Of all optimization ideas and attempts, improving batch gathering is the main one which stops us from scaling to many GPUs, and it’s the area where I (crem) had the most attempts, and all of them failed so far.
All in all, currently we are only able to gather batches of up to ≈1200. Various ideas (different virtual loss approaches, allowing up to 10'000'000 collisions, tree detaching etc) only could raise it to ≈1800. Something completely different is needed. My current thoughts are written below.
Visits gathering in waves
This is an optimization which is also possible to apply to the current code, quite orthogonal to other stuff on that page.
Currently we gather visits one by one, from root to the leaf. As during the gathering we don’t pass any information back towards parent (except for out-of-order eval), it’s possible to do the following.
(suppose our batch size is 256)
- In a loop distribute all 256 visits among children.
There is a faster way to that than just one by one: keep U+Q in a heap, and also it’s possible to compute how many visits left before the “leader” changes.
- Recursively call gathering in children with corresponding visits budget.
- If some visits hit collisions, sum such visits up and call gathering from root with this batch size.
- After X iterations give up and eval what you have.
- (with out-of-order or terminal hit it’s a bit more complicated though)
Simulating illegal moves on collisions
As I wrote, virtual loss doesn’t help to prevent collisions. Apparently other nodes are so much worse that even after 10'000'000 collisions, visits don’t start to gather new nodes.
But what if all the moves leading to “currently busy” nodes were illegal? Then the search algorithm would have to pick different ones. So, let’s try to pretend they were illegal.
The idea is to simulate that, behave like that move was always illegal, even during training.
So, suppose we have a node:
This node was visited 4 times, all children visits went to the move g1h3. And now the next visit goes to e2e4, which is the first visit ever, so we have to send that position to NN for eval:
What we can do for the next visits is to pretend that the move was not legal at all and setting it’s P to 0.
It may make sense also to renormalize all other P.
Note that with this approach we don’t need N-in-flight anymore, although it’s being replaced by much heavier logic. Also note that we don’t need to adjust parent’s N or Q in any way as the locked node always has 0 visits.

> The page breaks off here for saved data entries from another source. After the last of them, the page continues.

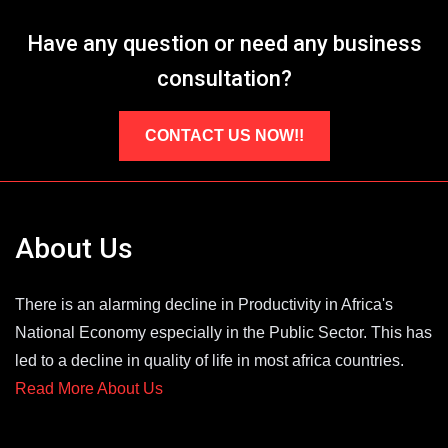
Have any question or need any business
consultation?
CONTACT US NOW!!
About Us
There is an alarming decline in Productivity in Africa's
National Economy especially in the Public Sector. This has
led to a decline in quality of life in most africa countries.
Read More About Us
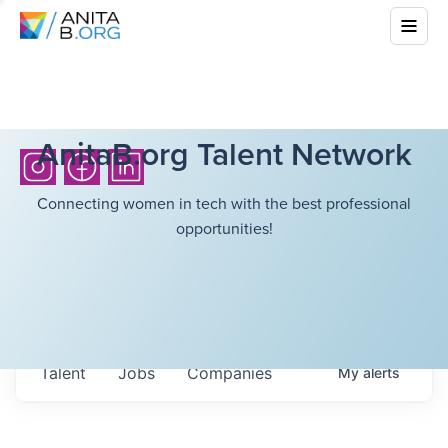
AnitaB.org Talent Network
Connecting women in tech with the best professional
opportunities!
Talent
Jobs
Companies
My
alerts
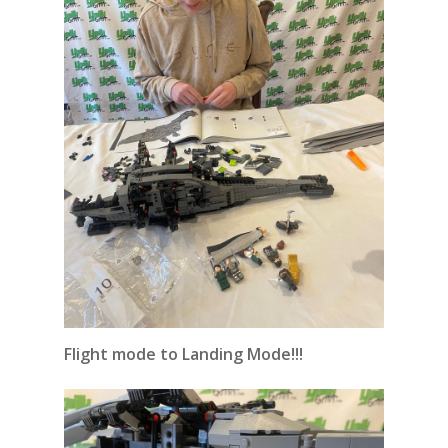
Flight mode to Landing Mode!!!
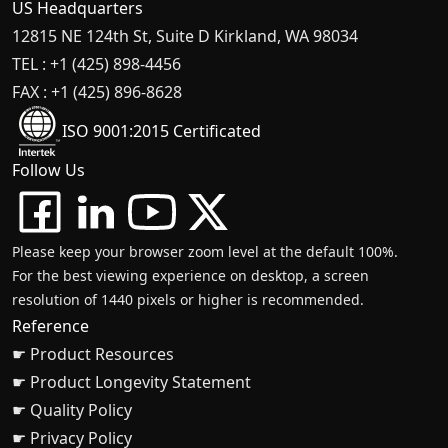
US Headquarters
12815 NE 124th St, Suite D Kirkland, WA 98034
TEL : +1 (425) 898-4456
FAX : +1 (425) 896-8628
ISO 9001:2015 Certificated
Follow Us
Please keep your browser zoom level at the default 100%.
For the best viewing experience on desktop, a screen
resolution of 1440 pixels or higher is recommended.
Reference
☛ Product Resources
☛ Product Longevity Statement
☛ Quality Policy
☛ Privacy Policy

So far so good, but this alone is not that useful, if it only works for parents of locked nodes. E.g. this tree
would become something like this:
Obviously, that’s not what we’d like and not what would happen if marked moves would be illegal during the training. However, we can develop this idea further, and propagate the probability of the variation back to the parent. I.e. this tree:
would have Ps updated this way:
I didn’t try to implement this yet, but my plan for the first attempt is:
- Don’t modify P in nodes. Instead have a separate tree data structure to override values of P.
- On collision add entire path from root to the leaf with P adjustments.
- Before sending a “wave” (described in previous section), join all such paths to a tree. When propagating “wave” recursively, pass a subtree.
- Don’t do that P=0 when sending a node to eval, so that on collision instead.
- This is more transposition-friendly, as multiple paths can lead to the same node.
- It allows to clear the data structure at arbitrary moments of time (e.g. when some nodes finish NN evaluation), and nothing breaks.
- But it adds more unnecessary node gathering passes to rebuild that tree structure.
- When any of NN batches finish evaluation, clean entire structure (which includes nodes for which evaluation is still in progress). Wasteful but easy, will do that in first prototype.
- If this scheme fails (e.g. we somehow get into the node where all child nodes are already with P=0), skip the eval. E.g. when there are only 20 nodes in entire tree (first few iterations), there’s no theoretical way to build large batches.
- The renormalization is also simple. Nothing has to be updated in Nodes structure, do that on the fly.
- The “working tree” structure will be relatively small (O(depth × nodes_in_flight)), it may probably be designed to be a cache friendly.
Why is all that needed?
- Main reason: we need huge batches (10000 or more), and all “hacky” ways to gather them failed.
- It does seem like a “correct” way to solve it, rather than “hacky” virtual loss-related ways.
- Performance may be a bottleneck.
- Updating and using the structure must not hinder parallelization.